Saved data entries:

------------------------

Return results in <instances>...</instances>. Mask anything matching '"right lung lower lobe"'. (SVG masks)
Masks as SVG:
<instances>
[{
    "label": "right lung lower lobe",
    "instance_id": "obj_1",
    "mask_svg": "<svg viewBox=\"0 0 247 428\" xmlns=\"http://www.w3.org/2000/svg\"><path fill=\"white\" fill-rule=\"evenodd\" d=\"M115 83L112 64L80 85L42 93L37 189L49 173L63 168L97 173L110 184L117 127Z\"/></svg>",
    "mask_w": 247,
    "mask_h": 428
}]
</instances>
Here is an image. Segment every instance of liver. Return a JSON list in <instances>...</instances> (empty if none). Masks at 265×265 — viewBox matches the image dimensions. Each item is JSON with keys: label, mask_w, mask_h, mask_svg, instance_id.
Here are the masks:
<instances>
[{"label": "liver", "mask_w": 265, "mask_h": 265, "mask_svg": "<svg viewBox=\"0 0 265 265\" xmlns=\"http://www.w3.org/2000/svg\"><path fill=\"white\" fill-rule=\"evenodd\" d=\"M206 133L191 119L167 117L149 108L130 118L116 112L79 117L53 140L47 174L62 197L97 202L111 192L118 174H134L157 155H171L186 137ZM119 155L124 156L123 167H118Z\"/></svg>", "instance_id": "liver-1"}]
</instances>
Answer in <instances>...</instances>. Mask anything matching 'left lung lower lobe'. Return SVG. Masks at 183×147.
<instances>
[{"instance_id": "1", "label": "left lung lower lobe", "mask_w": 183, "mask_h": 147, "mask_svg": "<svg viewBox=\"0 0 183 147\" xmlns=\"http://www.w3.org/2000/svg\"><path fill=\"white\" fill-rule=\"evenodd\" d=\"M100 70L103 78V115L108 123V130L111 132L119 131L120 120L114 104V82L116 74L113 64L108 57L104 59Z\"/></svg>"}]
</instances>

------------------------

Exercise details:
All lines from the one containing "Here is an image." to the last line above should be reproduced exactly, and no other lines should be given.

Exercise response:
Here is an image. Segment every instance of liver. Return a JSON list in <instances>...</instances> (empty if none). Masks at 265×265 — viewBox matches the image dimensions. Each item is JSON with keys: label, mask_w, mask_h, mask_svg, instance_id.
Here are the masks:
<instances>
[{"label": "liver", "mask_w": 265, "mask_h": 265, "mask_svg": "<svg viewBox=\"0 0 265 265\" xmlns=\"http://www.w3.org/2000/svg\"><path fill=\"white\" fill-rule=\"evenodd\" d=\"M206 133L191 119L167 117L149 108L130 118L116 112L79 117L53 140L47 174L62 197L97 202L111 192L118 174H134L157 155H171L186 137ZM119 155L124 156L123 167H118Z\"/></svg>", "instance_id": "liver-1"}]
</instances>
Answer in <instances>...</instances>. Mask anything matching 'left lung lower lobe'. Return SVG. Masks at 183×147.
<instances>
[{"instance_id": "1", "label": "left lung lower lobe", "mask_w": 183, "mask_h": 147, "mask_svg": "<svg viewBox=\"0 0 183 147\" xmlns=\"http://www.w3.org/2000/svg\"><path fill=\"white\" fill-rule=\"evenodd\" d=\"M100 70L103 78V115L108 123V130L111 132L119 131L120 120L114 104V82L116 74L113 64L108 57L104 59Z\"/></svg>"}]
</instances>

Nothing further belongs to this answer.